Hey, when he’s on, he can be a great artist. When Jenkins is on, he’s a great writer. And since Batman is always on, I’ll be giving this thing a chance. Again. (One last time.)
Green Lantern: New Guardians #1 (EH)
“Kyle Rayner has assembled the most powerful team in all the universe, selected from the full spectrum of corps. But can he even keep this volatile group together?”
This looks to be, at least in part, a continuation of Bedard’s run on Green Lantern Corps, which “ended” just before the reboot took effect. That book was basically the adventures of Kyle Rayner and his girlfriend, and since I’m an unabashed Kyle Rayner fan, I was initially very interested in reading it.
Unfortunately, Bedard’s GLC run was somewhat underwhelming, especially coming after Peter Tomasi’s. (It didn’t help that artist Ardian Syaf was no replacement for Patrick Gleason.) I guess the thing that sets this book apart from that run is that the “New Guardians” are made up of variously hued corps members – Kyle is Green, Arkillow is Yellow, Glomus is Orange, Saint Walker is Blue, Bleez is Red, Munk is Indigo, and some nameless woman is the Star Sapphire.

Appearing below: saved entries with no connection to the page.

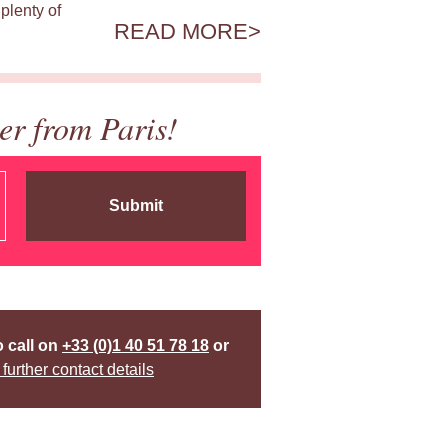
plenty of
READ MORE
er from Paris!
Submit
o call on
+33 (0)1 40 51 78 18
or
 further contact details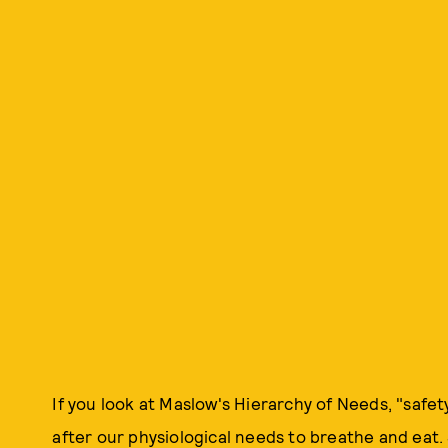
If you look at Maslow's Hierarchy of Needs, "safet
after our physiological needs to breathe and eat.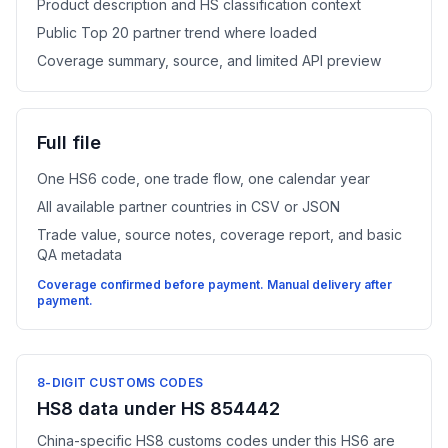
Product description and HS classification context
Public Top 20 partner trend where loaded
Coverage summary, source, and limited API preview
Full file
One HS6 code, one trade flow, one calendar year
All available partner countries in CSV or JSON
Trade value, source notes, coverage report, and basic
QA metadata
Coverage confirmed before payment. Manual delivery after
payment.
8-DIGIT CUSTOMS CODES
HS8 data under HS 854442
China-specific HS8 customs codes under this HS6 are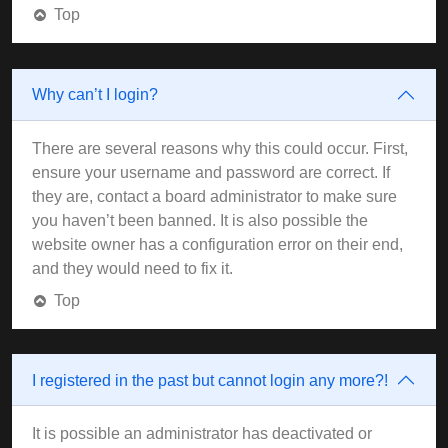
Top
Why can’t I login?
There are several reasons why this could occur. First,
ensure your username and password are correct. If
they are, contact a board administrator to make sure
you haven’t been banned. It is also possible the
website owner has a configuration error on their end,
and they would need to fix it.
Top
I registered in the past but cannot login any more?!
It is possible an administrator has deactivated or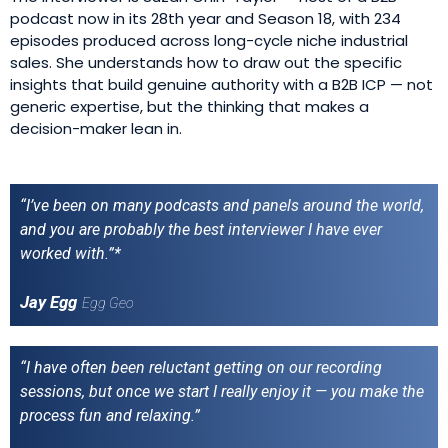
podcast now in its 28th year and Season 18, with 234
episodes produced across long-cycle niche industrial
sales. She understands how to draw out the specific
insights that build genuine authority with a B2B ICP — not
generic expertise, but the thinking that makes a
decision-maker lean in.
“I’ve been on many podcasts and panels around the world,
and you are probably the best interviewer I have ever
worked with.”*
Jay Egg
Egg Geo
“I have often been reluctant getting on our recording
sessions, but once we start I really enjoy it — you make the
process fun and relaxing.”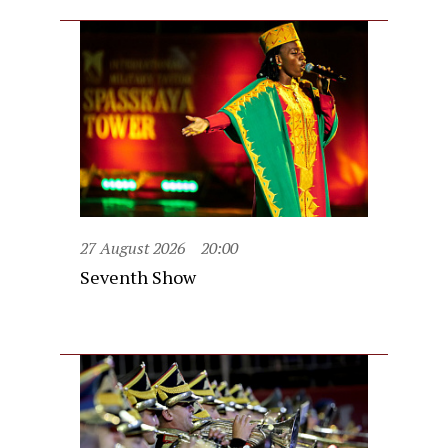
27 August 2026
20:00
Seventh Show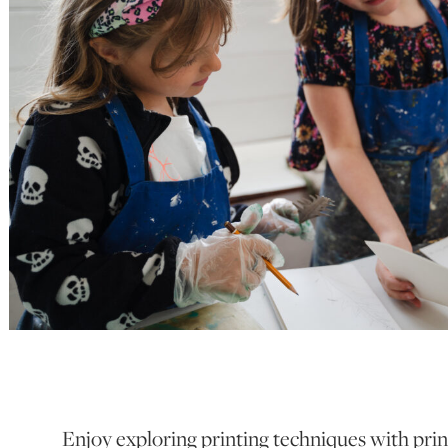
Enjoy exploring printing techniques with pri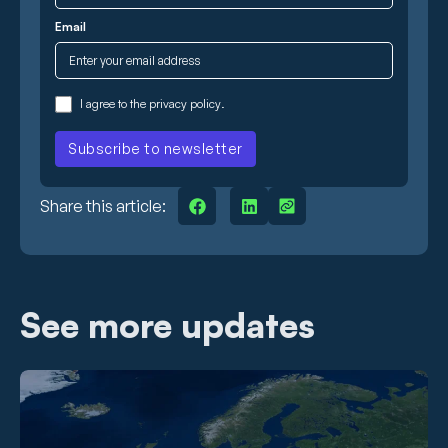
Email
I agree to the
privacy policy
.
Share this article:
See more updates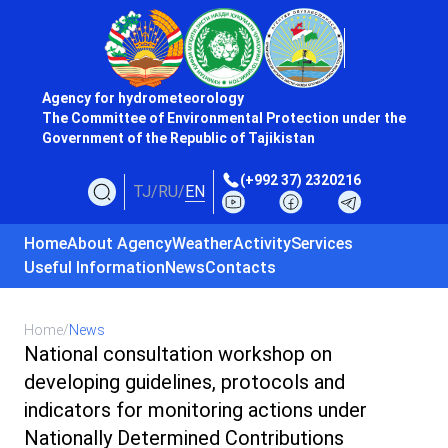
Agency for hydrometeorology
The Committee of Environmental Protection under the
Government of the Republic of Tajikistan
(+992 37) 2320216
TJ
/
RU
/
EN
Home
About Agency
Weather
Activity
Services
Useful Information
News
Contacts
Home
/
News
National consultation workshop on
developing guidelines, protocols and
indicators for monitoring actions under
Nationally Determined Contributions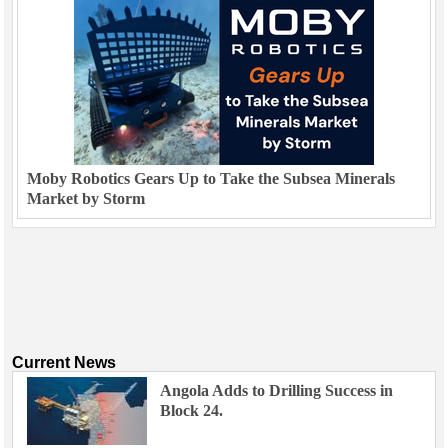
Moby Robotics Gears Up to Take the Subsea Minerals
Market by Storm
Current News
Angola Adds to Drilling Success in
Block 24.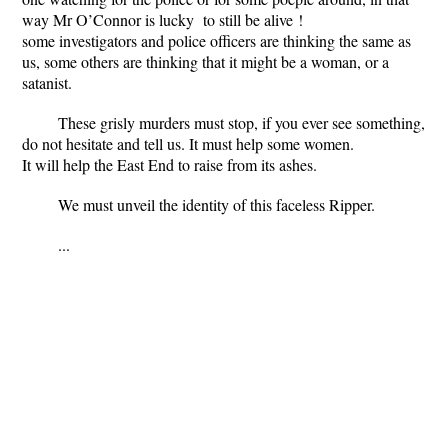
way Mr O’Connor is lucky to still be alive !
some investigators and police officers are thinking the same as
us, some others are thinking that it might be a woman, or a
satanist.
These grisly murders must stop, if you ever see something,
do not hesitate and tell us. It must help some women.
It will help the East End to raise from its ashes.
We must unveil the identity of this faceless Ripper.
...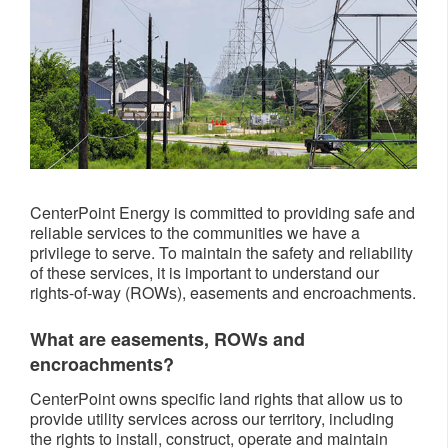
CenterPoint Energy is committed to providing safe and
reliable services to the communities we have a
privilege to serve. To maintain the safety and reliability
of these services, it is important to understand our
rights-of-way (ROWs), easements and encroachments.
What are easements, ROWs and
encroachments?
CenterPoint owns specific land rights that allow us to
provide utility services across our territory, including
the rights to install, construct, operate and maintain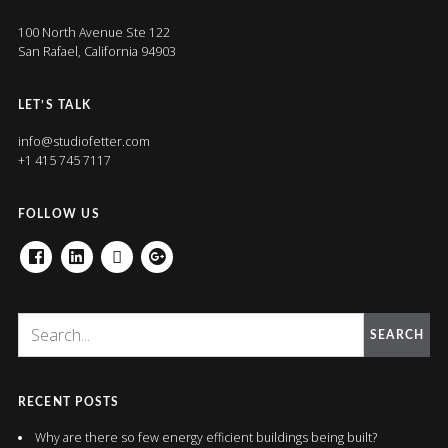
100 North Avenue Ste 122
San Rafael, California 94903
LET’S TALK
info@studiofetter.com
+1 415 745 7117
FOLLOW US
FACEBOOK
LINKEDIN
HOUZZ
GOOGLE+
SEARCH
RECENT POSTS
Why are there so few energy efficient buildings being built?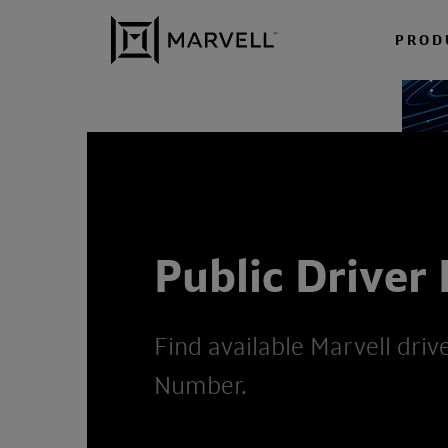
Skip to content
PROD
Public Driver
Find available Marvell driv
Number.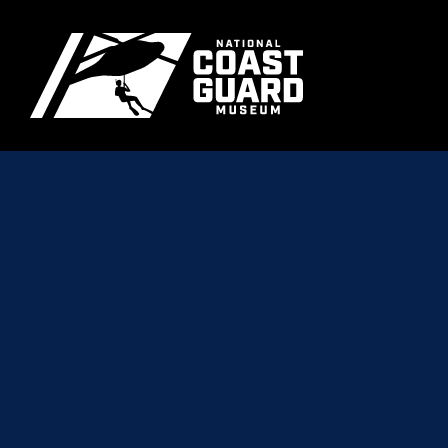
Skip to main content
Primary m
National Coast Guard Museum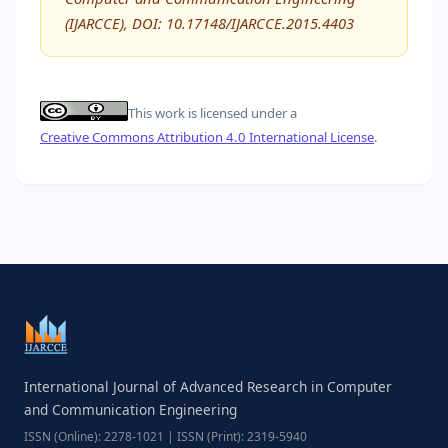
(IJARCCE), DOI: 10.17148/IJARCCE.2015.4403
This work is licensed under a
Creative Commons Attribution 4.0 International License
.
International Journal of Advanced Research in Computer
and Communication Engineering
ISSN (Online): 2278-1021 | ISSN (Print): 2319-5940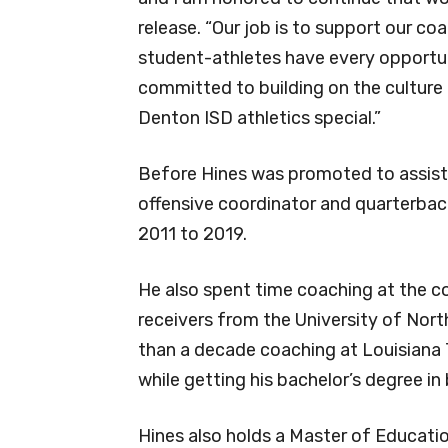
release. “Our job is to support our c
student-athletes have every opportuni
committed to building on the culture
Denton ISD athletics special.”
Before Hines was promoted to assistan
offensive coordinator and quarterba
2011 to 2019.
He also spent time coaching at the co
receivers from the University of Nort
than a decade coaching at Louisiana 
while getting his bachelor’s degree 
Hines also holds a Master of Educati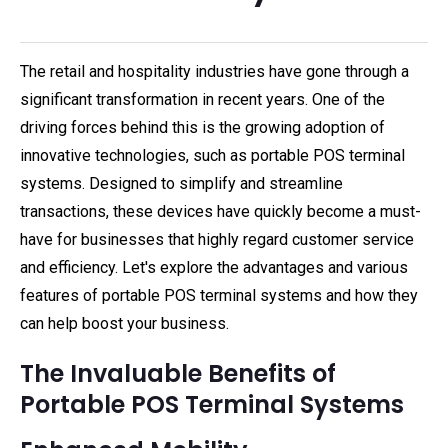
The retail and hospitality industries have gone through a
significant transformation in recent years. One of the
driving forces behind this is the growing adoption of
innovative technologies, such as portable POS terminal
systems. Designed to simplify and streamline
transactions, these devices have quickly become a must-
have for businesses that highly regard customer service
and efficiency. Let's explore the advantages and various
features of portable POS terminal systems and how they
can help boost your business.
The Invaluable Benefits of
Portable POS Terminal Systems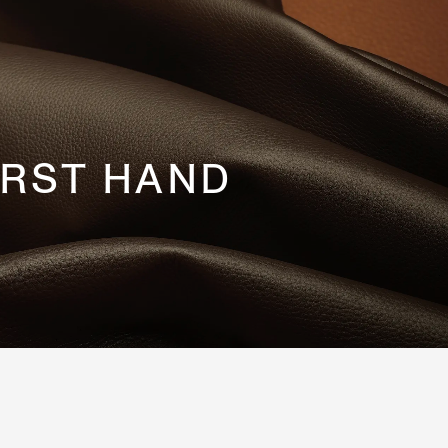
IRST HAND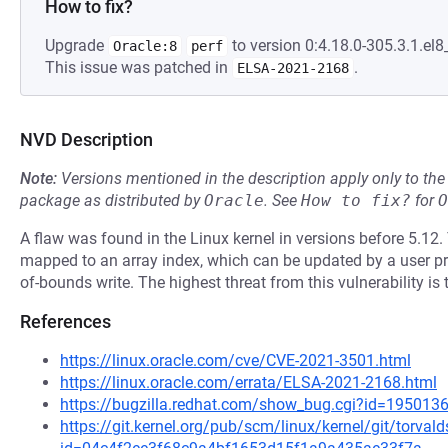
How to fix?
Upgrade
to version 0:4.18.0-305.3.1.el8_
Oracle:8
perf
This issue was patched in
.
ELSA-2021-2168
NVD Description
Note:
Versions mentioned in the description apply only to t
package as distributed by
Oracle
.
See
How to fix?
for
O
A flaw was found in the Linux kernel in versions before 5.12. 
mapped to an array index, which can be updated by a user pr
of-bounds write. The highest threat from this vulnerability is 
References
https://linux.oracle.com/cve/CVE-2021-3501.html
https://linux.oracle.com/errata/ELSA-2021-2168.html
https://bugzilla.redhat.com/show_bug.cgi?id=195013
https://git.kernel.org/pub/scm/linux/kernel/git/torval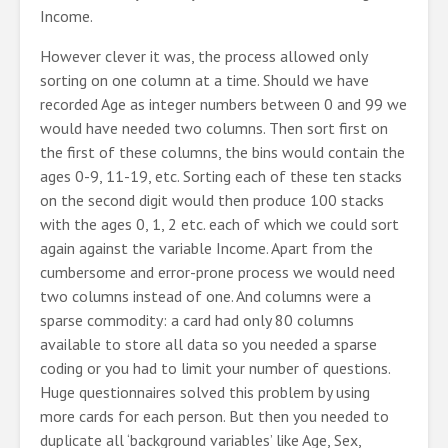
Income.
However clever it was, the process allowed only
sorting on one column at a time. Should we have
recorded Age as integer numbers between 0 and 99 we
would have needed two columns. Then sort first on
the first of these columns, the bins would contain the
ages 0-9, 11-19, etc. Sorting each of these ten stacks
on the second digit would then produce 100 stacks
with the ages 0, 1, 2 etc. each of which we could sort
again against the variable Income. Apart from the
cumbersome and error-prone process we would need
two columns instead of one. And columns were a
sparse commodity: a card had only 80 columns
available to store all data so you needed a sparse
coding or you had to limit your number of questions.
Huge questionnaires solved this problem by using
more cards for each person. But then you needed to
duplicate all ‘background variables’ like Age, Sex,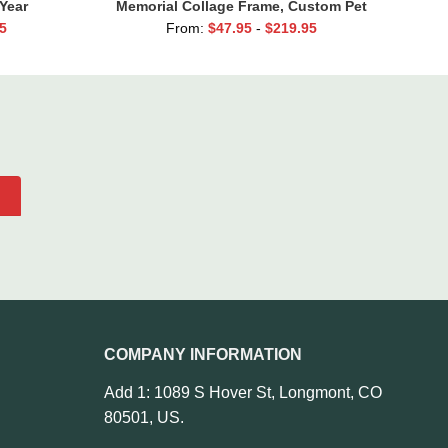
Year
Memorial Collage Frame, Custom Pet
edding
Loss Canvas, Dog Condolence Gift,
5
From:
$
47.95
-
$
219.95
rents
Personalized Pet Loss Gift, Dog
Passing Away Gift
COMPANY INFORMATION
Add 1: 1089 S Hover St, Longmont, CO
80501, US.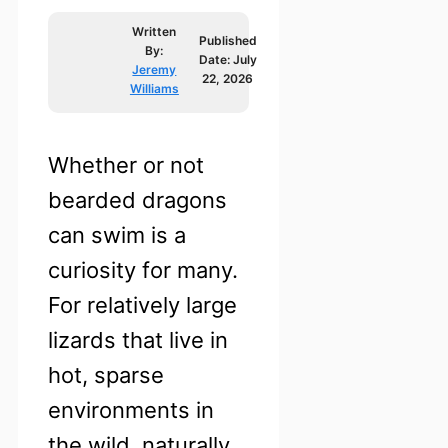
Written
Published
By:
Date:
July
Jeremy
22, 2026
Williams
Whether or not
bearded dragons
can swim is a
curiosity for many.
For relatively large
lizards that live in
hot, sparse
environments in
the wild, naturally,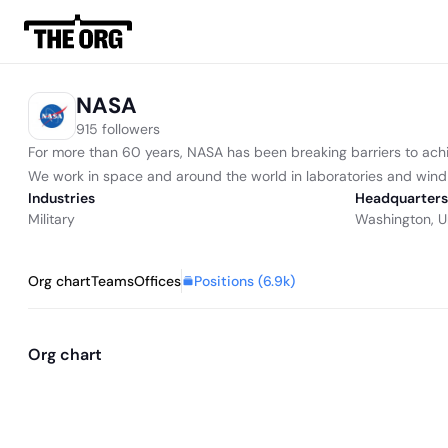
NASA
915 followers
For more than 60 years, NASA has been breaking barriers to ach
We work in space and around the world in laboratories and wind tu
Industries
Headquarters
Military
Washington, U
Positions (
6.9k
)
Org chart
Teams
Offices
Org chart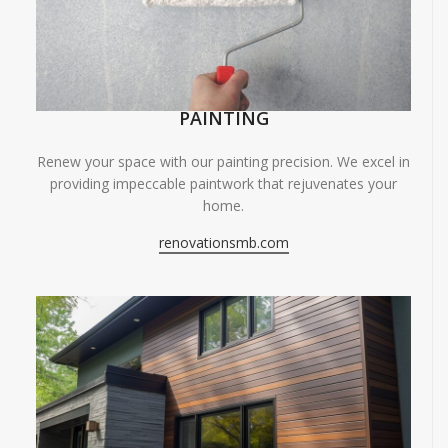
PAINTING
Renew your space with our painting precision. We excel in
providing impeccable paintwork that rejuvenates your
home.
renovationsmb.com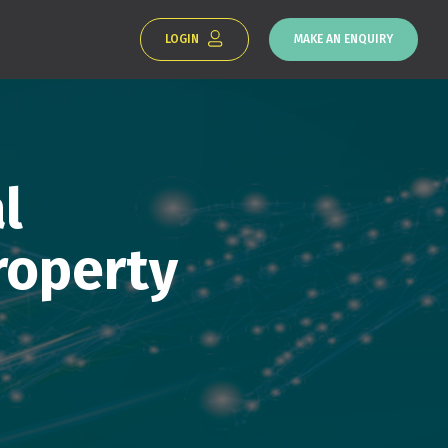
LOGIN
MAKE AN ENQUIRY
l
roperty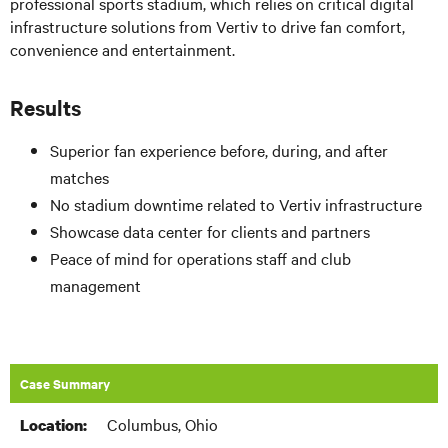
professional sports stadium, which relies on critical digital
infrastructure solutions from Vertiv to drive fan comfort,
convenience and entertainment.
Results
Superior fan experience before, during, and after
matches
No stadium downtime related to Vertiv infrastructure
Showcase data center for clients and partners
Peace of mind for operations staff and club
management
Case Summary
Columbus, Ohio
Location: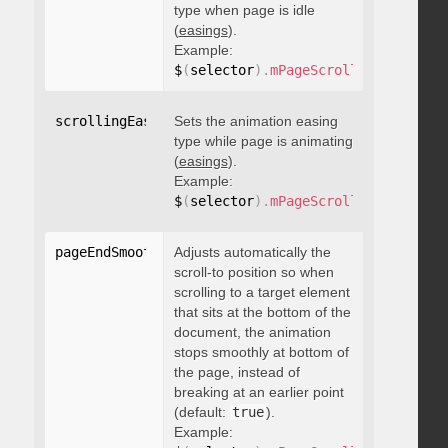
type when page is idle
(
easings
).
Example:
$
(
selector
)
.
mPageScroll2id
(
{
 scrol
scrollingEasing
Sets the animation easing
:
"string"
type while page is animating
(
easings
).
Example:
$
(
selector
)
.
mPageScroll2id
(
{
 scrol
pageEndSmoothScroll
Adjusts automatically the
:
 boolean
scroll-to position so when
scrolling to a target element
that sits at the bottom of the
document, the animation
stops smoothly at bottom of
the page, instead of
breaking at an earlier point
(default:
true
).
Example: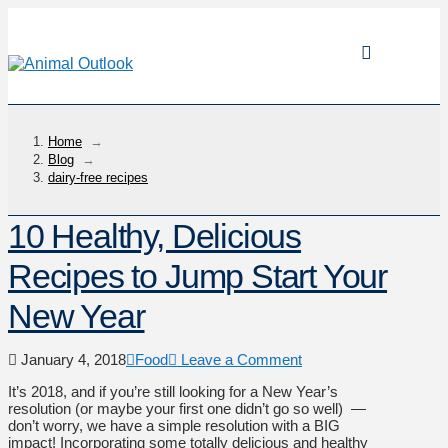
Home
→
Blog
→
dairy-free recipes
10 Healthy, Delicious
Recipes to Jump Start Your
New Year
January 4, 2018
Food
Leave a Comment
It’s 2018, and if you’re still looking for a New Year’s
resolution (or maybe your first one didn’t go so well) —
don’t worry, we have a simple resolution with a BIG
impact! Incorporating some totally delicious and healthy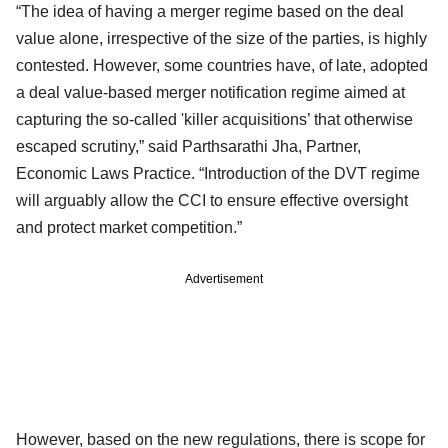
“The idea of having a merger regime based on the deal
value alone, irrespective of the size of the parties, is highly
contested. However, some countries have, of late, adopted
a deal value-based merger notification regime aimed at
capturing the so-called 'killer acquisitions’ that otherwise
escaped scrutiny,” said Parthsarathi Jha, Partner,
Economic Laws Practice. “Introduction of the DVT regime
will arguably allow the CCI to ensure effective oversight
and protect market competition.”
Advertisement
However, based on the new regulations, there is scope for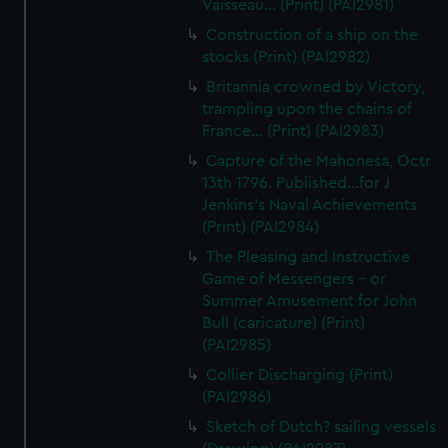
Vaisseau... (Print) (PAI2981)
Construction of a ship on the
stocks (Print) (PAI2982)
Britannia crowned by Victory,
trampling upon the chains of
France... (Print) (PAI2983)
Capture of the Mahonesa, Octr
13th 1796. Published...for J
Jenkins's Naval Achievements
(Print) (PAI2984)
The Pleasing and Instructive
Game of Messengers - or
Summer Amusement for John
Bull (caricature) (Print)
(PAI2985)
Collier Discharging (Print)
(PAI2986)
Sketch of Dutch? sailing vessels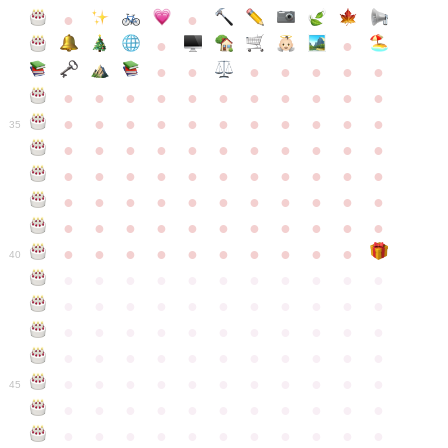
●
●
●
●
●
●
●
●
●
●
●
●
●
●
●
●
●
●
●
●
●
●
●
●
●
●
●
●
●
●
●
●
●
35
●
●
●
●
●
●
●
●
●
●
●
●
●
●
●
●
●
●
●
●
●
●
●
●
●
●
●
●
●
●
●
●
●
●
●
●
●
●
●
●
●
●
●
●
●
●
●
●
●
●
●
●
●
●
40
●
●
●
●
●
●
●
●
●
●
●
●
●
●
●
●
●
●
●
●
●
●
●
●
●
●
●
●
●
●
●
●
●
●
●
●
●
●
●
●
●
●
●
●
●
●
●
●
●
●
●
●
●
●
●
45
●
●
●
●
●
●
●
●
●
●
●
●
●
●
●
●
●
●
●
●
●
●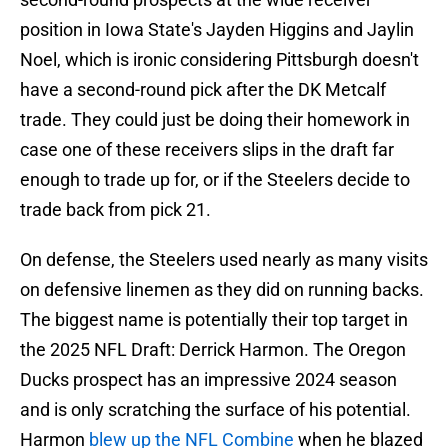
position in Iowa State's Jayden Higgins and Jaylin
Noel, which is ironic considering Pittsburgh doesn't
have a second-round pick after the DK Metcalf
trade. They could just be doing their homework in
case one of these receivers slips in the draft far
enough to trade up for, or if the Steelers decide to
trade back from pick 21.
On defense, the Steelers used nearly as many visits
on defensive linemen as they did on running backs.
The biggest name is potentially their top target in
the 2025 NFL Draft: Derrick Harmon. The Oregon
Ducks prospect has an impressive 2024 season
and is only scratching the surface of his potential.
Harmon
blew up the NFL Combine
when he blazed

Which could, in all honesty, make it a really fun book, but I’ll be waiting to hear how fun it is instead of buying it first.
I, Vampire #1 (EH)
“For hundreds of years, vampire Andrew Stanton kept mankind safe from the horrors of the supernatural world, thanks to a truce he made with his ex-lover Mary, the Queen of the Damned. But now that truce has reached a bloody end and Andrew must do everything in his power to stop Mary and her dark forces from going on a killing spree – and she plans to start with the heroes of the DCU!”
Joshua Hale Fialkov is a mostly unknown writer. Andrea Sorrentino is a mostly unknown artist. I…Vampire is an all-but-forgotten series created by J.M. DeMatteis from 1983. So it’s hard to say with certainty what we’re in for with regard to this relaunch, entitled I, Vampire. I’m cautiously optimistic, based on the popularity of the original series, the synopsis, and some artwork that popped up a few weeks ago, but I wouldn’t go out and buy this right away, if I were you. Wait for critical/consumer response before you put your money down.
Justice League Dark #1 (BUY)
“The witch known as The Enchantress has gone mad, unleashing forces that not even the combined powers of Superman, Batman, Wonder Woman and Cyborg can stop. And if those heroes can’t handle the job, who will stand against this mystical madness? Shade the Changing Man, Madame Xanadu, Deadman, Zatanna and John Constantine may be our only hope – but how can we put our trust in beings whose very presence makes ordinary people break out in a cold sweat?”
DC could have also called this book Justice League Vertigo or Vertigo League or Vertigo Force 5, because that’s precisely what we’re getting. For those fans worried about the stupid name, don’t fret – that’s pure branding right there. I can’t imagine the characters of John Constantine, Zatanna, Madame Zanadu, Deadman, and Shade the Changing Man ever using the words “Justice League” to describe themselves, let alone “Justice League Dark.”
After Action Comics, this may very well be my most highly-anticipated title of The New 52. I’m hoping Peter Milligan and up-and-comer Mikel Janin take this concept to town, because it deserves to be as creatively crazy as possible. Frankly, September 28th can’t come soon enough.